Jeśli chodzi o podział kompetencji, zamieszanie tylko się pogłębiło, a kompetencje ściśle krajowe zostały ograniczone do formy szczątkowej. Następnie Francja podjęła inicjatywę kolejnego rozszerzenia i przedstawiła propozycje zgrupowane pod pojęciem suwerenności europejskiej, z definicji wykluczając swoją własną suwerenność w tych obszarach. Odtąd w rozszerzonej Europie istnieje kilka kategorii państw członkowskich: te, które uwspólnotowiają wszystkie kompetencje przewidziane traktatami; te, które na swój wniosek nie przystąpiły do strefy euro i nie stosują zasady swobodnego przepływu osób przewidzianej w układzie z Schengen; te, których kandydatura została zaakceptowana i z którymi trwają negocjacje; te, których wniosek jest procedowany; te, które pozostają na zewnątrz, ale zawarły układy stowarzyszeniowe z Unią; i wreszcie te, które mają ewentualnie przystąpić do Europejskiej Wspólnoty Politycznej. Jak się w tym wszystkim połapać?

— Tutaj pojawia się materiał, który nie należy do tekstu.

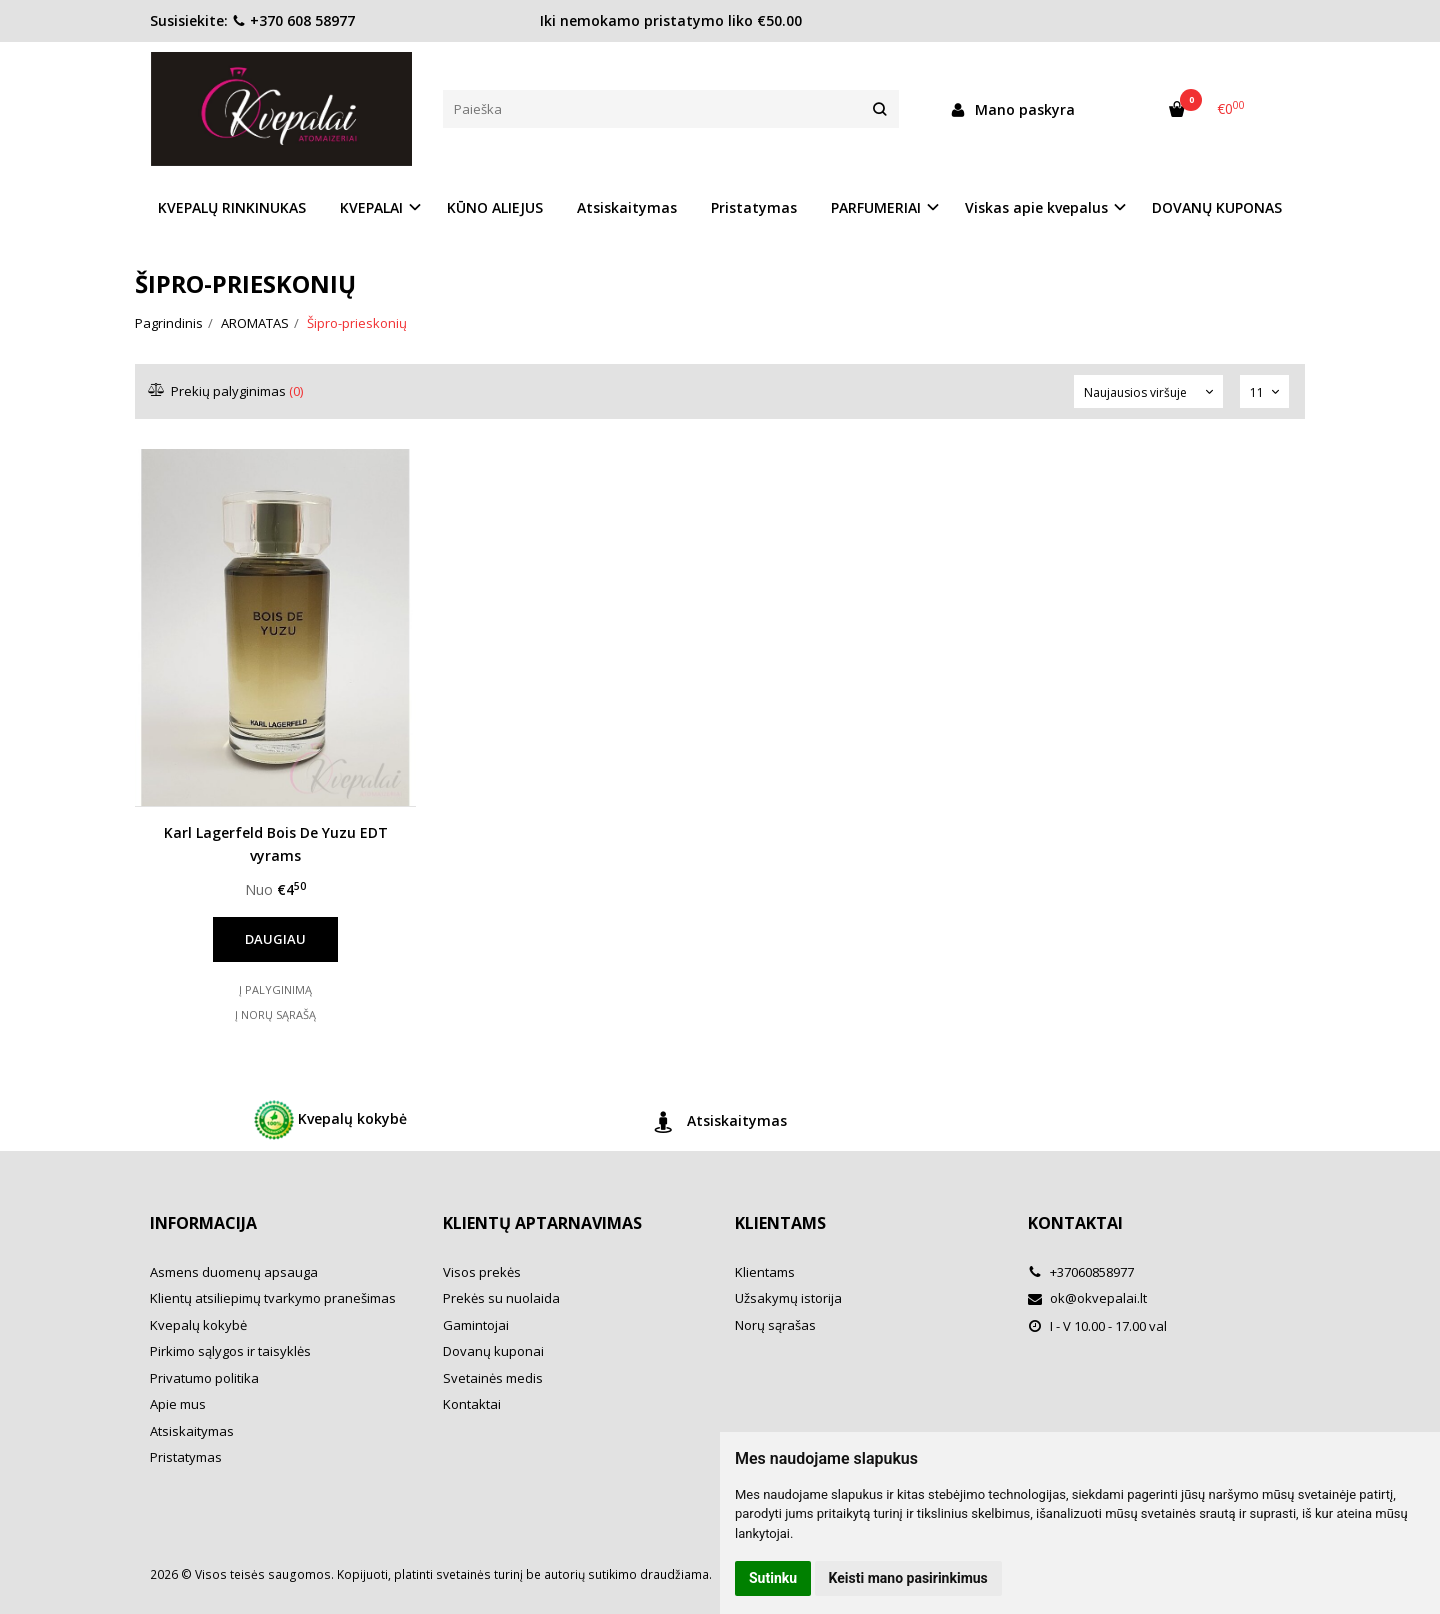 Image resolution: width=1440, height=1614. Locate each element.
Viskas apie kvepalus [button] (1036, 207)
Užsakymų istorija (788, 1298)
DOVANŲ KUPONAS (1217, 207)
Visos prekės (482, 1272)
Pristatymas (754, 207)
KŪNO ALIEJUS (495, 207)
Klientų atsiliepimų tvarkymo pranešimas (273, 1298)
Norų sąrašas (775, 1325)
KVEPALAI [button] (371, 207)
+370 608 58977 (293, 20)
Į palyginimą (275, 989)
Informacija (203, 1223)
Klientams (780, 1223)
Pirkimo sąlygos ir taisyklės (230, 1351)
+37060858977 (1081, 1272)
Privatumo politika (204, 1378)
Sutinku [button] (773, 1578)
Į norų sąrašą (275, 1014)
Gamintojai (476, 1325)
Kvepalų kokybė (330, 1120)
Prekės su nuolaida (501, 1298)
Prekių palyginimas (226, 391)
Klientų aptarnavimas (542, 1223)
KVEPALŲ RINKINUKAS (232, 207)
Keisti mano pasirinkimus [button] (908, 1578)
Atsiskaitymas (627, 207)
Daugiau (275, 939)
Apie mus (178, 1404)
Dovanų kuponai (493, 1351)
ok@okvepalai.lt (1087, 1298)
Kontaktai (472, 1404)
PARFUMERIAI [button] (876, 207)
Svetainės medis (493, 1378)
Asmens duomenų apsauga (234, 1272) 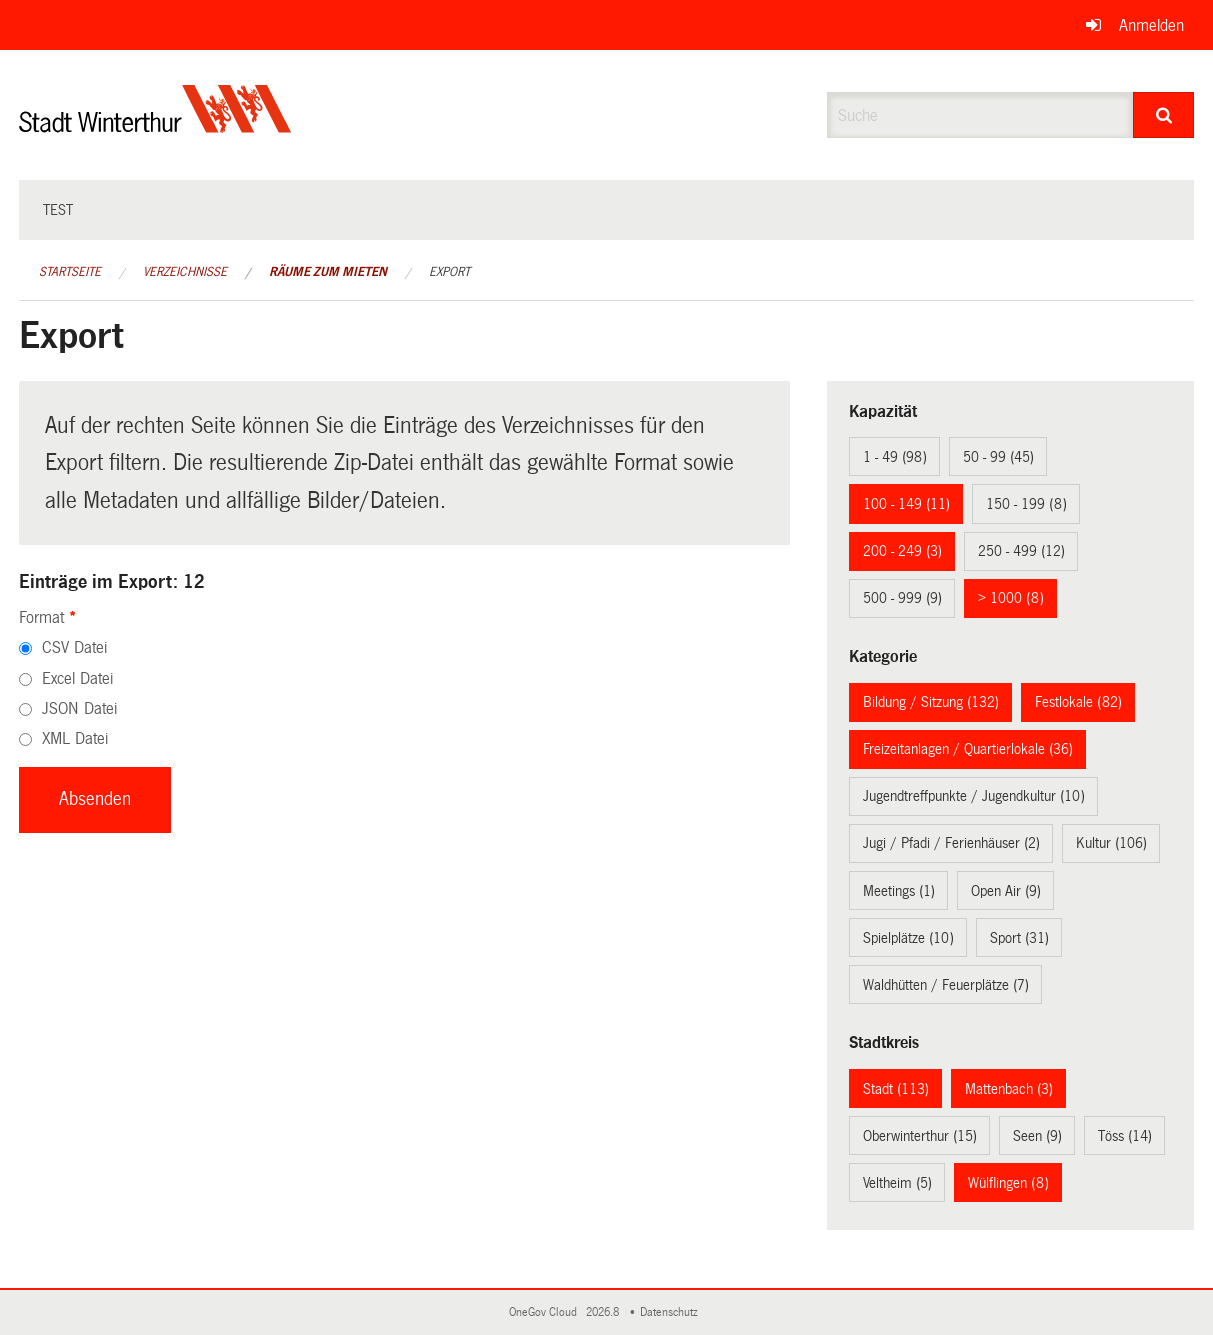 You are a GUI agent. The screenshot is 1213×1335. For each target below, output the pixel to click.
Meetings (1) (899, 891)
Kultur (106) (1111, 843)
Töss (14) (1125, 1136)
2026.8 (604, 1312)
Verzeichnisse (185, 272)
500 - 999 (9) (902, 598)
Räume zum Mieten (328, 272)
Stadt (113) (896, 1089)
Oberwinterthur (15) (920, 1136)
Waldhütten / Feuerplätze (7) (946, 985)
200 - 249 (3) (902, 551)
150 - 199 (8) (1026, 504)
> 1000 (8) (1011, 598)
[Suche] (1163, 115)
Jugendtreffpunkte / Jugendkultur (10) (974, 796)
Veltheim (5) (897, 1183)
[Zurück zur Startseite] (155, 125)
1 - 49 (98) (895, 457)
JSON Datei (79, 708)
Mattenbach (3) (1009, 1089)
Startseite (70, 272)
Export (449, 272)
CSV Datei (74, 647)
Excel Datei (77, 678)
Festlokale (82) (1078, 702)
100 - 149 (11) (906, 504)
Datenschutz (672, 1312)
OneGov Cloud (546, 1312)
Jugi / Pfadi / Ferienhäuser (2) (951, 843)
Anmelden (1151, 25)
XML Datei (75, 738)
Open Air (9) (1006, 891)
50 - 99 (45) (998, 457)
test (58, 210)
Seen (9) (1037, 1136)
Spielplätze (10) (908, 938)
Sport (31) (1019, 938)
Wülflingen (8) (1008, 1183)
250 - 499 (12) (1021, 551)
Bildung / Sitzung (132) (931, 702)
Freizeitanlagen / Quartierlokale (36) (968, 749) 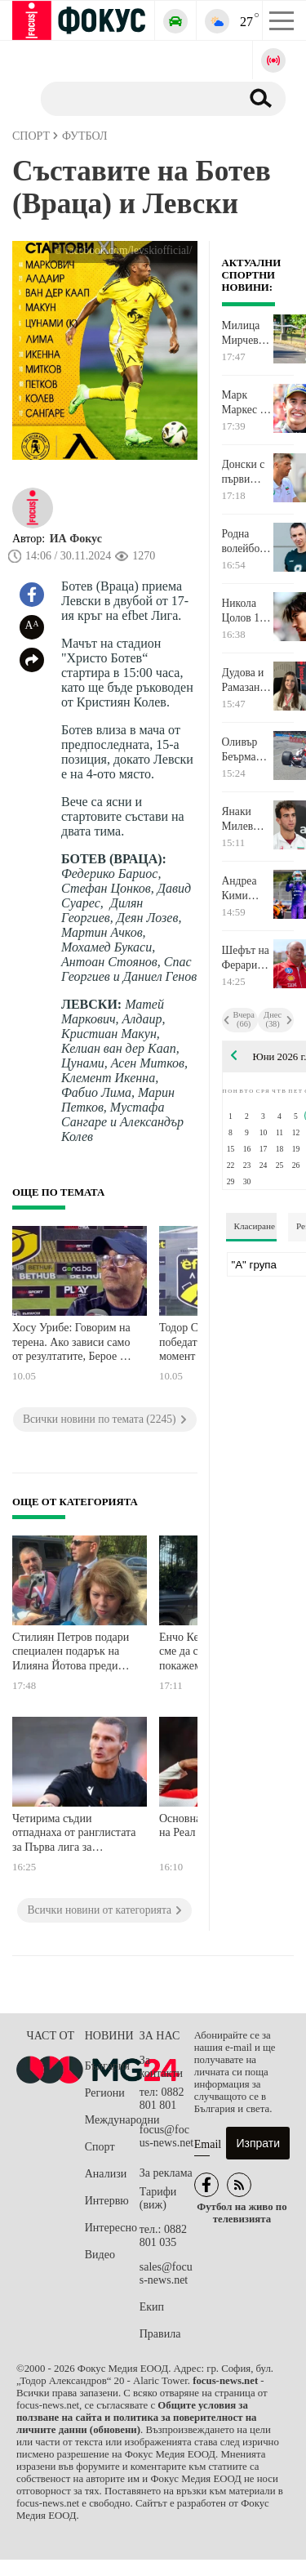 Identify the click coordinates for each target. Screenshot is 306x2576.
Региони (105, 2093)
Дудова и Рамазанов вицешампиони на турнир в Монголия (247, 680)
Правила (160, 2334)
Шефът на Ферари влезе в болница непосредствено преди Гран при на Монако (247, 958)
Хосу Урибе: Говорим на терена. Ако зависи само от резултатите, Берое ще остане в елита (73, 1343)
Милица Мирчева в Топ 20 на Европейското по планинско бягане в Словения (247, 333)
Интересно (111, 2228)
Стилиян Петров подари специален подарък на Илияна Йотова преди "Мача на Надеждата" (70, 1653)
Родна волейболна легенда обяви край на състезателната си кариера (247, 541)
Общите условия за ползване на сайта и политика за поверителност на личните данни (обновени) (136, 2418)
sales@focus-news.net (166, 2273)
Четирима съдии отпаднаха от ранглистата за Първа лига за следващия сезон (74, 1834)
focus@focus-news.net (167, 2136)
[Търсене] (134, 98)
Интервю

Aby odejść od tego nieładu, musimy zaproponować kilka zasad, które uproszczą nasze funkcjonowanie, a jednocześnie pozwolą na utrzymanie suwerenności państw narodowych w kluczowych obszarach. Dopóki nie wprowadzimy w życie tych reform, nie powinniśmy przyjmować do naszej wspólnoty ani jednego nowego członka.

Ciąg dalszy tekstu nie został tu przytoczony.